元国務大臣竹本直一先生の勉強会後、真冬の西成ホームレス支援へ
師走の土曜朝一番の行政書士法人ひとみ綜合法務事務所へのお電話は、昨夜真冬の西成の路上で寝ていらしたホームレス男性の方からでした。
「三木先生ですか?自分でも本当に行政書士事務所の近くの大阪松原市のアパートに入って生活保護を受けられるのですか?」
ああ、連絡を下さってよかったと、胸をなでおろしました。この方との出会いの昨日の出来事に遡ります。
週末前の慌ただしい12月18日金曜日は、17時半概ねの役所閉庁時間ギリギリまで仕事をし、残務は他のスタッフにお願いして私行政書士の三木ひとみはホテル日航大阪に急ぎ向かいました。
行政書士法人ひとみ綜合法務事務所が所属する強制加入団体である大阪府行政書士会南大阪支部には、前国務大臣・現衆議院議員の竹本直一先生も所属されていらっしゃいます。
令和元年大阪府行政書士会賀詞交歓会
令和2年大阪府行政書士会賀詞交歓会
賀詞交歓会や忘年会などで何度かご一緒させて頂き、貴重なお話を伺い、お名刺交換もさせて頂いていました。当初、東京で開催の竹本直一先生の忘年会にお声がけ頂いていましたが、特にコロナ禍の今年は東京までの移動は控えたく辞退申し上げたところ、大阪の勉強会にお誘い頂いたのです。
ホテル日航大阪の広い会場に変更され、入り口で手指の除菌も行い、十分なコロナ感染対策が講じられていました。

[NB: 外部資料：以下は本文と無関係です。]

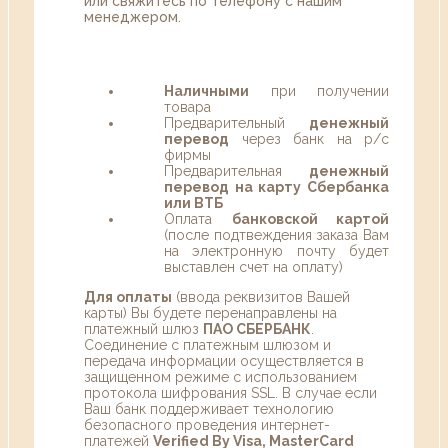
или свяжитесь по телефону с нашим
менеджером.
Наличными
при получении
товара
Предварительный
денежный
перевод
через банк на р/с
фирмы
Предварительная
денежный
перевод на карту Сбербанка
или ВТБ
Оплата
банковской картой
(после подтвеждения заказа Вам
на электронную почту будет
выставлен счет на оплату)
Для оплаты
(ввода реквизитов Вашей
карты) Вы будете перенаправлены на
платежный шлюз
ПАО СБЕРБАНК
.
Соединение с платежным шлюзом и
передача информации осуществляется в
защищенном режиме с использованием
протокола шифрования SSL. В случае если
Ваш банк поддерживает технологию
безопасного проведения интернет-
платежей
Verified By Visa, MasterCard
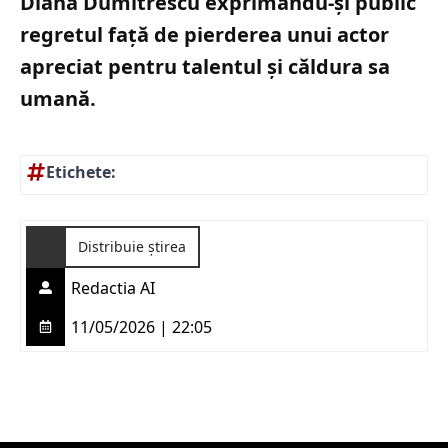
Diana Dumitrescu exprimându-și public
regretul față de pierderea unui actor
apreciat pentru talentul și căldura sa
umană.
Etichete:
Distribuie știrea
Redactia AI
11/05/2026 | 22:05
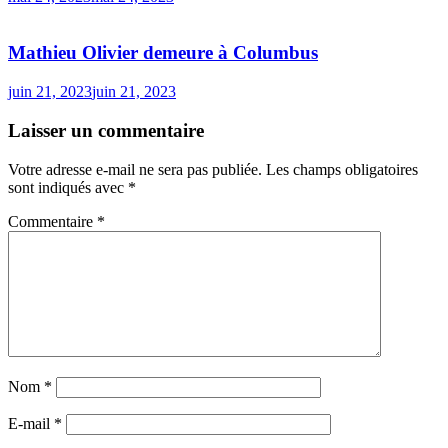
Mathieu Olivier demeure à Columbus
juin 21, 2023
juin 21, 2023
Laisser un commentaire
Votre adresse e-mail ne sera pas publiée.
Les champs obligatoires
sont indiqués avec
*
Commentaire
*
Nom
*
E-mail
*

勉強会の演題は、「日米関係の最前線~米国の進む道と今後の日米関係について~」<
米大統領選挙はかつてない旋風を巻き起こしただけに、アメリカ国籍で選挙権を持つ講師(所属政党なし)のロバート・D・エルドリッチ氏による大変興味深い内容でした。メディアに印象操作をされないよう、日本の首相は早い時期に主体性を持って国のリーダーとして何をしようとしているのか、どう物事を考え、どんな哲学を持っているのか、国民に明瞭にわかるよう自分の言葉で説明すべきだという意見には、深く共感しました。(顕著な失敗例として、かつての民主党代表・内閣総理大臣の鳩山由紀夫氏を挙げていました。)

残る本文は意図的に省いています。